The “Cash for Cuts” investigation, by GP publication Pulse, asked all 207 CCGs in England about their processes for cutting referrals. Of the 180 who responded, 24 per cent had some kind of incentive scheme aimed at lowering the numbers of referrals. 

This included payments for getting GPs to “peer review” each other’s referrals or other strategies. 

Dr Chaand Nagpaul, from the British Medical Association (BMA) has  also criticised the nudge scheme. He says “It’s a blunt instrument which is not sensitive to the needs of the patient and is delaying patient care. 

“It has become totally mechanistic. It’s either administrative or not necessary for the patient. It’s completely unacceptable. Performance seems to be related to blocking referrals rather than patient care.”

The CCGs have defended the schemes, saying that at the time they were pushed through, the NHS was struggling through the worst winter ever in its history and had not been able to hit target waiting times since 2015. The CCGs have said that the scheme is only to help reducing ‘unnecessary referrals’ and therefore improve outcomes for ‘genuine patients’, and not to reduce numbers overall. Who decides which patients are ‘genuine’, and on what criteria? 

Dr Dean Eggitt, who is the British Medical Association’s GP representative for Barnsley, Doncaster, Rotherham and Sheffield, also disagrees with the scheme. 

“The scheme is unsafe and needs to be reviewed urgently,” he said. 

The BMA’s GP committee have said that it had raised concerns nationally where CCGs have set an “arbitrary target” for reducing referrals. 

Before Christmas, Jeremy Hunt, the Health Secretary, announced that he wanted hospitals to find another £300m in savings on basic items like surgical gloves and bandages, and a long-awaited pay rise for nurses is contingent on staff boosting “productivity”.  

A Department of Health and Social Care spokesperson said: “Patients must never have their access to necessary care restricted  – we would expect local clinical commissioning groups and NHS England to intervene immediately if this were the case.” 

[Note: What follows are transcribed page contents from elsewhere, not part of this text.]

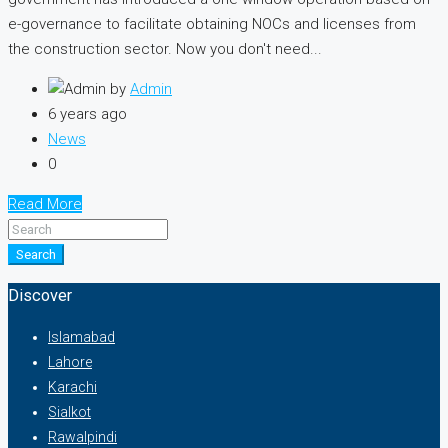
e-governance to facilitate obtaining NOCs and licenses from
the construction sector. Now you don't need...
by
Admin
6 years ago
News
0
Read More
Search
Discover
Islamabad
Lahore
Karachi
Sialkot
Rawalpindi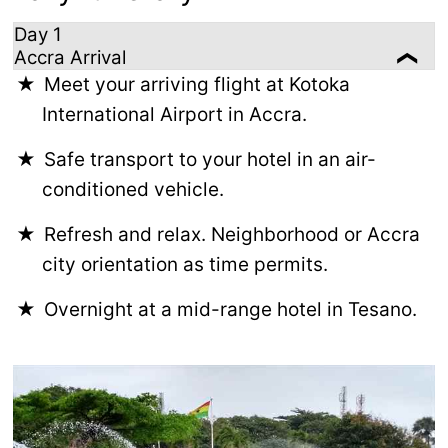
Day 1
Accra Arrival
Meet your arriving flight at Kotoka
International Airport in Accra.
Safe transport to your hotel in an air-
conditioned vehicle.
Refresh and relax. Neighborhood or Accra
city orientation as time permits.
Overnight at a mid-range hotel in Tesano.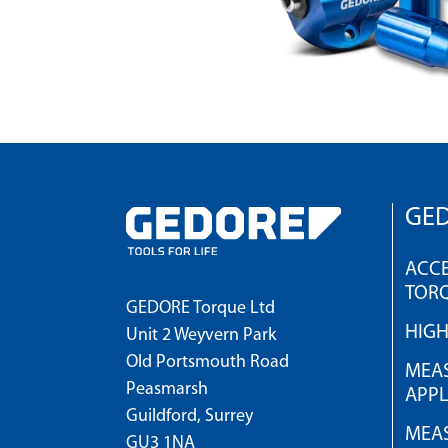
GED
ACCE
TOR
GEDORE Torque Ltd
HIG
Unit 2 Weyvern Park
Old Portsmouth Road
MEAS
Peasmarsh
APPL
Guildford, Surrey
MEAS
GU3 1NA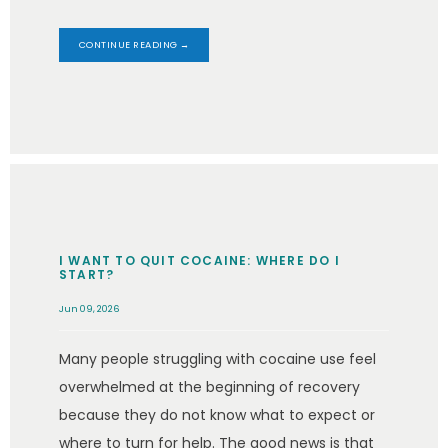
CONTINUE READING →
I WANT TO QUIT COCAINE: WHERE DO I
START?
Jun 09, 2026
Many people struggling with cocaine use feel
overwhelmed at the beginning of recovery
because they do not know what to expect or
where to turn for help. The good news is that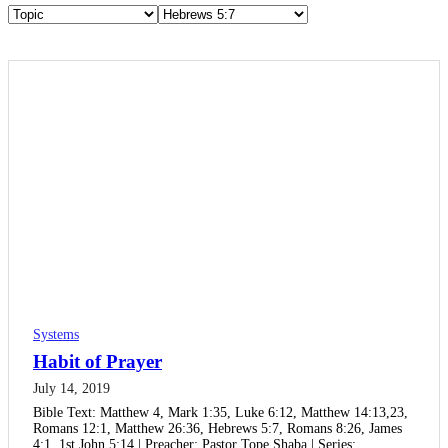
Systems
Habit of Prayer
July 14, 2019
Bible Text: Matthew 4, Mark 1:35, Luke 6:12, Matthew 14:13,23,
Romans 12:1, Matthew 26:36, Hebrews 5:7, Romans 8:26, James
4:1, 1st John 5:14 | Preacher: Pastor Tope Shaba | Series:…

I’ve asked NHS England whether it would be reviewing cases where GPs stand to profit financially for not referring patients, along with others, but I have had no response at time of this publication. 

The NHS was founded on the principle of free and open access to healthcare provision for everyone. The nudge schemes I’ve outlined have introduced ‘perverse incentives’ that prompt GPs to ration health care. I have argued elsewhere on many occasions that nudge and the discipline of behavioural economics more generally is technocratic prop for a failing  political and socioeconomic system of organisation – neoliberalism. Rather than review the failures of increasing privatisation and ‘competition’, the government chose to deny them, applying increasingly irrational ‘solutions’ to the logical gaps in their ‘marketplace’ dogma. 

Yet it is blindingly clear that citizens needs and their human rights are being increasingly sidestepped by the absolute prioritisation of the private profit incentive. 

Nudge isn’t about ‘economics theory and practice adapting to human decision making’, as is widely claimed. It isn’t about remedying ‘cognitive biases’. It isn’t about people making ‘flawed decisions’.

It’s about holding citizens responsible for the problems created by a flawed socioeconomic model. It’s about a limited view of human behaviours and potential, because it frames the poorest citizens in an increasingly unequal society as ‘failed entrepreneurs’. Those members of the public who need to access public services are increasingly being portrayed as an economic ‘burden’. As such, nudge places limitations on and replaces genuine problem-solving approaches to public policy.

Nudge is about authoritarian governments using a technocratic prop to adapt human perceptions, behaviours and expectations, aligning them to accommodate inevitable  catastrophic social outcomes. These outcomes are symptomatic of the failings and lack of rational insights of wealthy and powerful neoliberal ideologues, who are determined to dismantle our public services. Without the consent of the majority of citizens.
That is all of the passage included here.